Il primo libro, «Un prete secondo Francesco», uscito nell’autunno di due anni fa, è stato un autentico successo editoriale, con presentazioni in giro un po’ per tutta la Penisola, sale gremite e riflettori puntati su una storia, quella di don Armando Zappolini, che come ha scritto lui stesso è anche la storia di tanti preti «di strada» «che vivono il loro servizio pastorale in mezzo alla gente» e che «per tanti anni, hanno vissuto ai margini di una Chiesa che si è arroccata sulle montagne di una posizione difensiva».

C’era però anche ben altro in quelle 235 densissime pagine: «Penso che questo libro possa essere uno strumento per diffondere un modo diverso di essere prete e di essere Chiesa e trasmettere il messaggio che si può essere sognatori con i piedi nel fango, contemplativi e combattenti, impegnati in un servizio ma anche capaci di cambiare un modello di società». E proprio ripartendo dall’indomita volontà di contestare i paradigmi di una società modulata sulle sempiterne logiche del denaro, del profitto e dello sfruttamento dei più deboli, don Armando torna a scrivere, regalandoci la sua seconda fatica editoriale (l’ultima a suo dire, ma speriamo di no!) dal titolo «Mettersi in gioco? L’azzardo: dalle storie di dipendenza alle strategie per combatterlo», e raccontandoci di fatto la sua meditata esperienza come portavoce della campagna nazionale «Mettiamoci in gioco».

Il libro, scritto a quattro mani con Mimma Scigliano, con prefazione di Alex Zanotelli, racconta il fenomeno del gioco d’azzardo a largo spettro e a tutto tondo; un dramma rispetto al quale siamo ancora ben lontani dall’avere una comprensione ragguagliata e profonda, soprattutto in merito alle ripercussioni sociali e alle terribili dipendenze che esso genera. Non abbiamo avuto ancora il privilegio di sfogliare il volume (arriverà in libreria subito dopo Pasqua), ma dalle note divulgate dall’editore San Paolo, si intuisce non solo la volontà di don Armando di accendere un potente riflettore su questa drammatica piaga sociale ma anche il desiderio e il proposito di aiutare le persone coinvolte (giocatori patologici e familiari) con indicazioni e consigli di adeguato e necessario pragmatismo. La trama narrativa è organizzata attorno alle testimonianze dei «giocatori» in percorso di recupero presso la Comunità terapeutica residenziale di Festà, in provincia di Modena.

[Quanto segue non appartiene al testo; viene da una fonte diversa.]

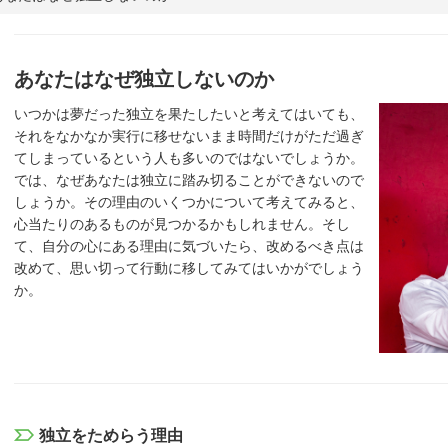
あなたはなぜ独立しないのか
いつかは夢だった独立を果たしたいと考えてはいても、
それをなかなか実行に移せないまま時間だけがただ過ぎ
てしまっているという人も多いのではないでしょうか。
では、なぜあなたは独立に踏み切ることができないので
しょうか。その理由のいくつかについて考えてみると、
心当たりのあるものが見つかるかもしれません。そし
て、自分の心にある理由に気づいたら、改めるべき点は
改めて、思い切って行動に移してみてはいかがでしょう
か。
独立をためらう理由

Alle loro storie sofferte s’intrecciano le voci degli operatori, degli attivisti e dei collaboratori della campagna «Mettiamoci in gioco». Le facce di una dipendenza «senza sostanza» come la ludopatia sono molteplici e cangianti, difficili da intercettare, prevedere e prevenire.

Diventa persino sfuggente e impervio mettere dei paletti a confine tra ciò che è legale e illegale in questo ambito. Proprio a questo proposito don Armando e la Scigliano hanno allora avvertito la necessità urgente di fare il punto normativo sulla situazione, raccontando di un iter giurisprudenziale ancora zoppicante, in gran parte da costruire e che, partito dal divieto – lodevole – di pubblicizzare il gioco d’azzardo, dovrà irrinunciabilmente giungere all’elaborazione di una legge complessiva che disciplini tutta la spinosa materia. Questa legge, attesa come pioggia nel deserto, purtroppo ancora oggi tarda a vedere la luce, anche a causa – come è immaginabile – dei giganteschi interessi economici che andrebbe a toccare e smantellare. Non resta allora che aspettare il libro e… buona lettura.